### Prompt
Without the pictures, set down exactly the lines from the one that contains "12 (372, 76)" to the end of the entries, both included, and nothing besides.

Dataset entries:
########################################

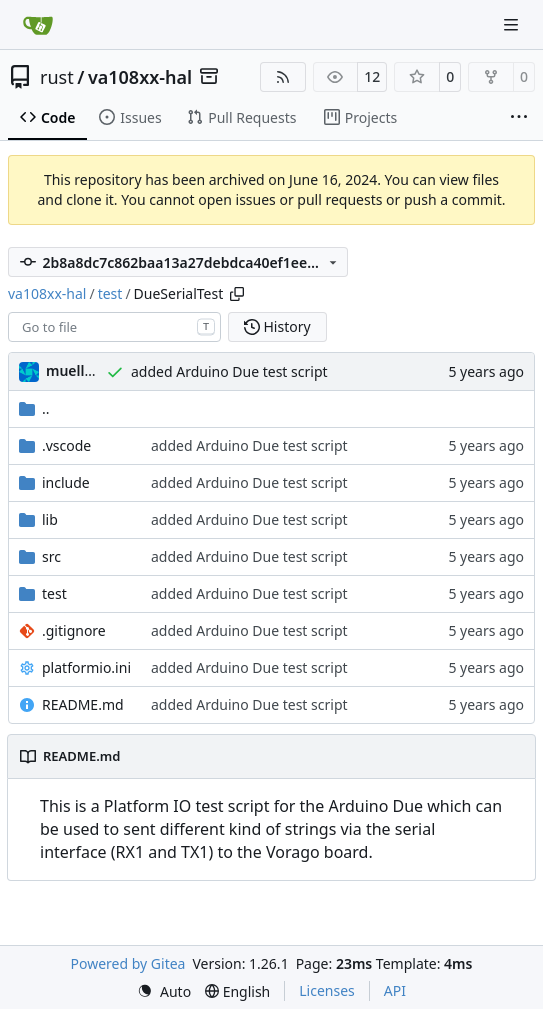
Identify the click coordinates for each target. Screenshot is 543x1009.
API (395, 990)
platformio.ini (86, 667)
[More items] (519, 118)
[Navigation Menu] (513, 24)
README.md (83, 704)
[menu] (164, 991)
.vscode (66, 445)
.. (34, 408)
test (110, 293)
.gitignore (74, 630)
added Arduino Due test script (229, 371)
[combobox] (114, 327)
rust (57, 77)
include (66, 482)
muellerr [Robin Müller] (75, 370)
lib (50, 519)
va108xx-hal (140, 77)
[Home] (38, 25)
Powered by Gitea (128, 963)
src (51, 556)
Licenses (327, 990)
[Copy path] (237, 294)
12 (372, 76)
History (277, 326)
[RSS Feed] (283, 77)
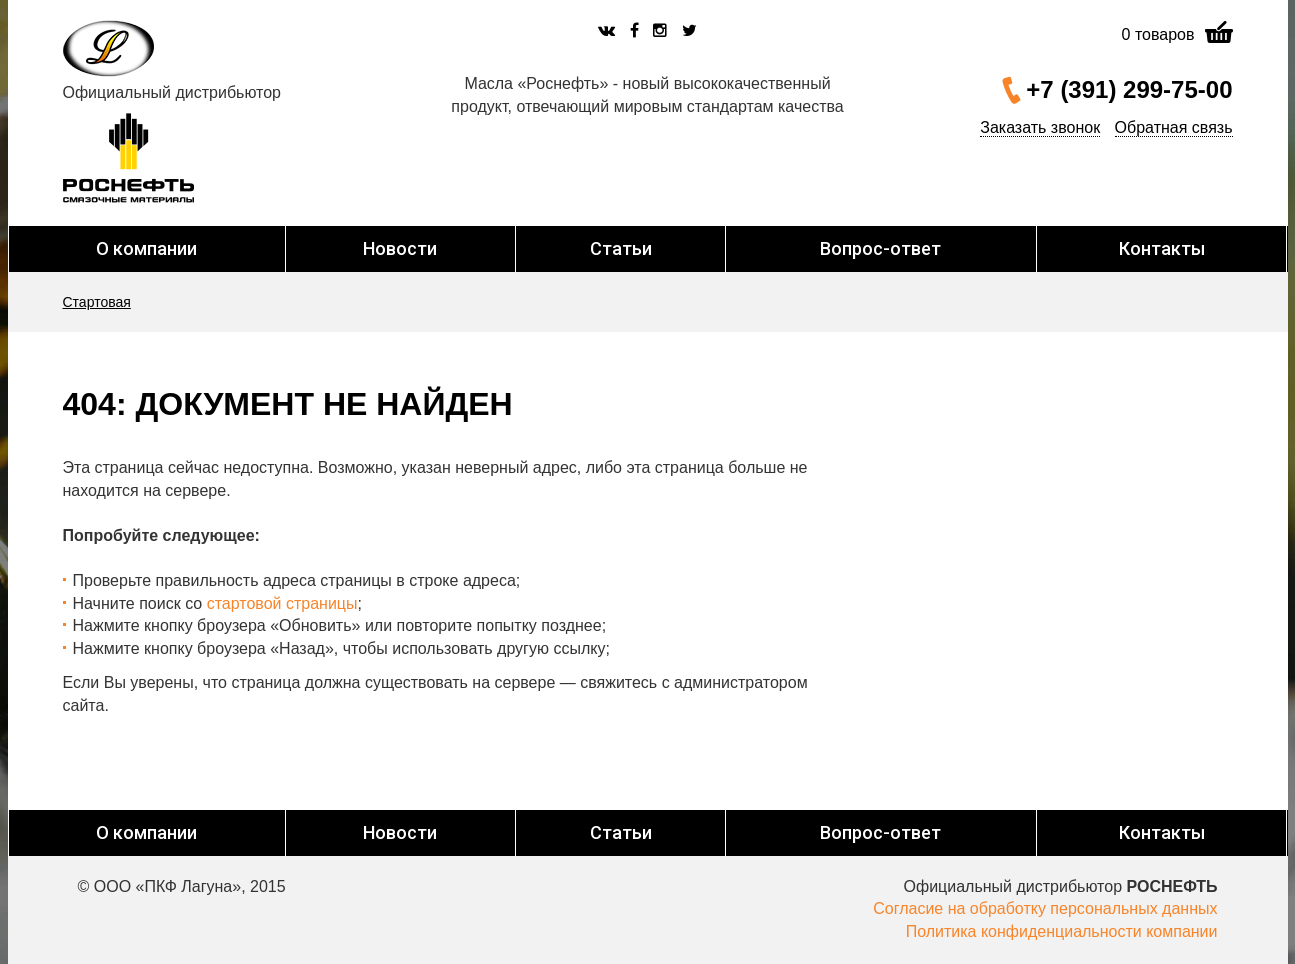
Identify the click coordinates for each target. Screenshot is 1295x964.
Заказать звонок (1040, 127)
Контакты (1162, 248)
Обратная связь (1174, 127)
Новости (400, 248)
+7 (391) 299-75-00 (1129, 89)
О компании (146, 248)
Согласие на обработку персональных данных (1045, 908)
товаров (1158, 34)
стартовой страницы (282, 603)
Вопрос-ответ (880, 248)
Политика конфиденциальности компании (1062, 931)
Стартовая (97, 302)
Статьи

########################################

### Answer space
12 (372, 76)
History (277, 326)
[RSS Feed] (283, 77)
Identify the click coordinates for each target. Screenshot is 1295x964.
Заказать звонок (1040, 127)
Контакты (1162, 248)
Обратная связь (1174, 127)
Новости (400, 248)
+7 (391) 299-75-00 (1129, 89)
О компании (146, 248)
Согласие на обработку персональных данных (1045, 908)
товаров (1158, 34)
стартовой страницы (282, 603)
Вопрос-ответ (880, 248)
Политика конфиденциальности компании (1062, 931)
Стартовая (97, 302)
Статьи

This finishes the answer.